Alacrima, Achalasia, And Mental Retardation Syndrome

A number sign (#) is used with this entry because alacrima, achalasia, and mental retardation syndrome (AAMR) is caused by homozygous mutation in the GMPPA gene (615495) on chromosome 2q35.

Description

Alacrima, achalasia, and mental retardation syndrome (AAMR) is an autosomal recessive disorder characterized by onset of these 3 main features at birth or in early infancy. More variable features include hypotonia, gait abnormalities, anisocoria, and visual or hearing deficits. The disorder shows similarity to the triple A syndrome (231550), but patients with AAMR do not have adrenal insufficiency (summary by Koehler et al., 2013).
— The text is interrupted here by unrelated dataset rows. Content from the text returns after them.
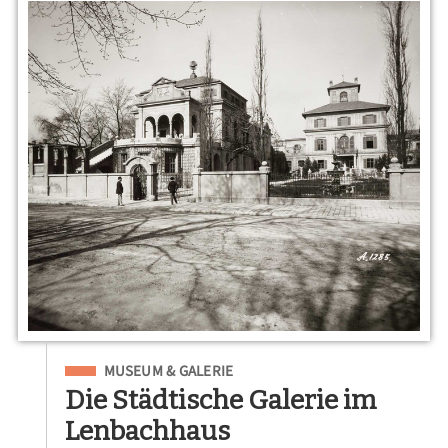
Eingeordnet unter
MUSEUM & GALERIE
Die Städtische Galerie im
Lenbachhaus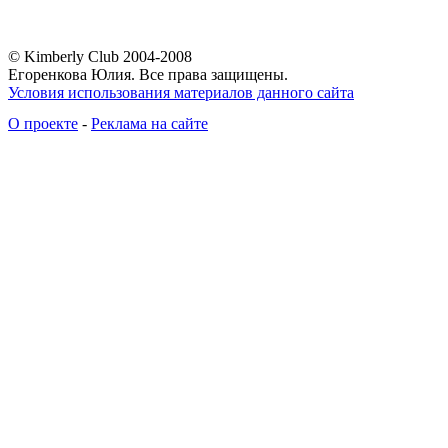
© Kimberly Club 2004-2008
Егоренкова Юлия. Все права защищены.
Условия использования материалов данного сайта
О проекте
-
Реклама на сайте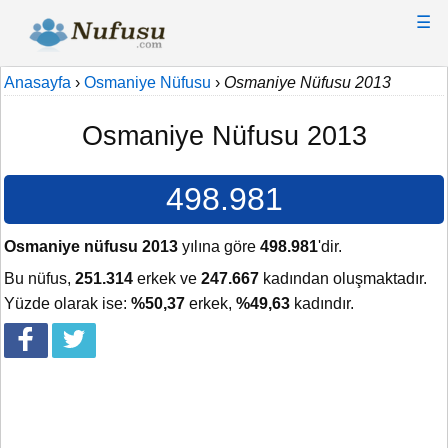
☰
Anasayfa
›
Osmaniye Nüfusu
›
Osmaniye Nüfusu 2013
Osmaniye Nüfusu 2013
498.981
Osmaniye nüfusu 2013
yılına göre
498.981
'dir.
Bu nüfus,
251.314
erkek ve
247.667
kadından oluşmaktadır.
Yüzde olarak ise:
%50,37
erkek,
%49,63
kadındır.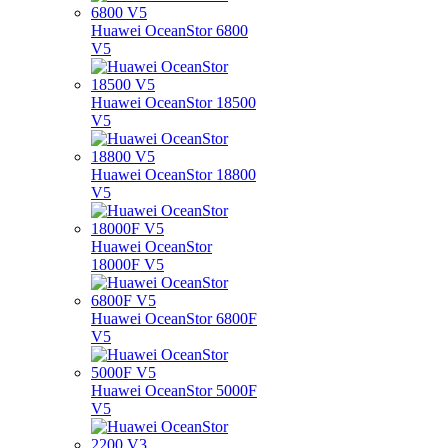
Huawei OceanStor 6800
V5
Huawei OceanStor 18500
V5
Huawei OceanStor 18800
V5
Huawei OceanStor
18000F V5
Huawei OceanStor 6800F
V5
Huawei OceanStor 5000F
V5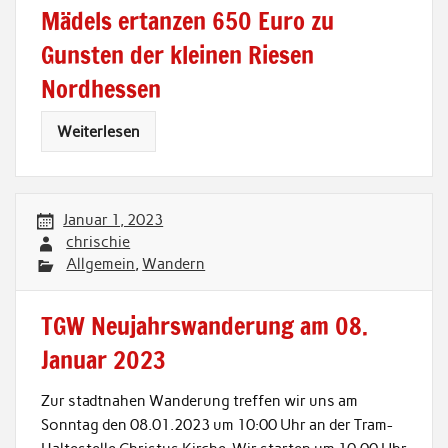
Mädels ertanzen 650 Euro zu
Gunsten der kleinen Riesen
Nordhessen
Weiterlesen
Januar 1, 2023
chrischie
Allgemein
,
Wandern
TGW Neujahrswanderung am 08.
Januar 2023
Zur stadtnahen Wanderung treffen wir uns am
Sonntag den 08.01.2023 um 10:00 Uhr an der Tram-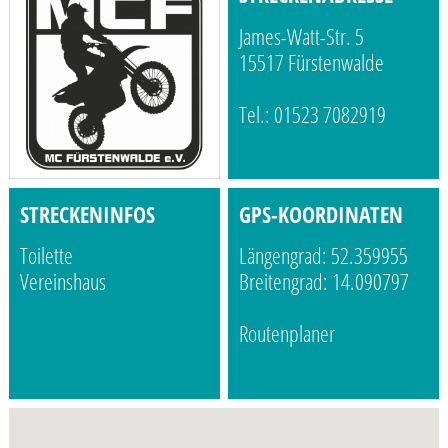
James-Watt-Str. 5
15517 Fürstenwalde
Tel.: 01523 7082919
STRECKENINFOS
GPS-KOORDINATEN
Toilette
Längengrad: 52.359955
Vereinshaus
Breitengrad: 14.090797
Routenplaner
See also 300858 for a phenotypically similar disorder that shows X-linked inheritance.

Clinical Features

Koehler et al. (2013) reported 13 patients from 9 unrelated families with alacrima, achalasia, and mental retardation. The families originated from several different regions, including Pakistan, Turkey, Palestine, and Morocco, and most were consanguineous. The patients presented at birth or in the first years of life with alacrima, feeding difficulties due to achalasia, and delayed psychomotor development with speech delay. Most also had muscular hypotonia. More variable features included gait abnormalities, spasticity, nasal speech, visual problems, and hearing impairment. A few patients had autonomic problems, such as decreased sweating, postural hypotension, and anisocoria. Affected members of 1 family had hyperkeratosis. None had signs of adrenal insufficiency. Koehler et al. (2013) noted the considerable clinical overlap with triple A syndrome, but none of the patients had mutations in the AAAS gene (605378).

Inheritance

The transmission pattern of AAMR in the families reported by Koehler et al. (2013) was consistent with autosomal recessive inheritance.

Molecular Genetics

In 13 patients from 9 unrelated families with AAMR, Koehler et al. (2013) identified 9 different homozygous mutations in the GMPPA gene (see, e.g., 615495.0001-615495.0005). The mutation in the first family was found by linkage analysis and whole-exome sequencing. The subsequent families were identified by sequencing of the GMPPA gene in 63 families with alacrima and achalasia who were negative for mutations in the AAAS gene. Immunoblot analysis of patient cells with missense mutations showed lower levels of GMPPA compared to controls, consistent with a loss of function. However, GDP-mannose levels were significantly higher in patient cells compared to controls, whereas other nucleotide diphosphate sugars were unchanged. There was no evidence of alterations in N-glycosylation profiles in patients: serum transferrin, immunoglobulin G, and serum Apo-CIII glycosylation profiles were similar to those in controls. Koehler et al. (2013) suggested that changes induced by GDP-mannose overload might only be significant in restricted cell types or affect other glycosylation types, or may lead to perturbations in the levels of other guanine nucleotides. Alternatively, GMPPA might serve as a regulatory subunit. The clinical features of the patients with mutations indicated that GMPPA is important in neurons and autonomic nerve fibers innervating the distal esophageal sphincter or the lacrimal glands.